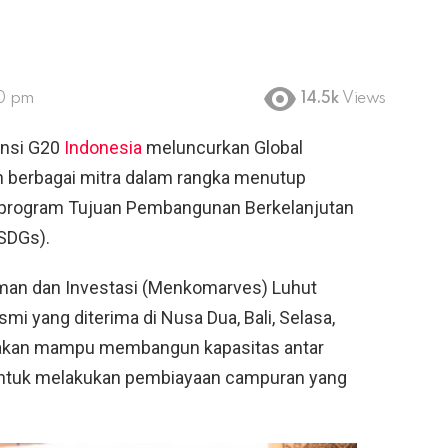
10 pm
14.5k
Views
nsi G20
Indonesia
meluncurkan Global
n berbagai mitra dalam rangka menutup
program Tujuan Pembangunan Berkelanjutan
SDGs).
iman dan Investasi (Menkomarves) Luhut
mi yang diterima di Nusa Dua, Bali, Selasa,
akan mampu membangun kapasitas antar
i, untuk melakukan pembiayaan campuran yang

..........

What the task requires: First drop every picture, then print the data above exactly as it stands.

Task output:
10 pm
14.5k
Views
nsi G20
Indonesia
meluncurkan Global
n berbagai mitra dalam rangka menutup
program Tujuan Pembangunan Berkelanjutan
SDGs).
iman dan Investasi (Menkomarves) Luhut
mi yang diterima di Nusa Dua, Bali, Selasa,
akan mampu membangun kapasitas antar
i, untuk melakukan pembiayaan campuran yang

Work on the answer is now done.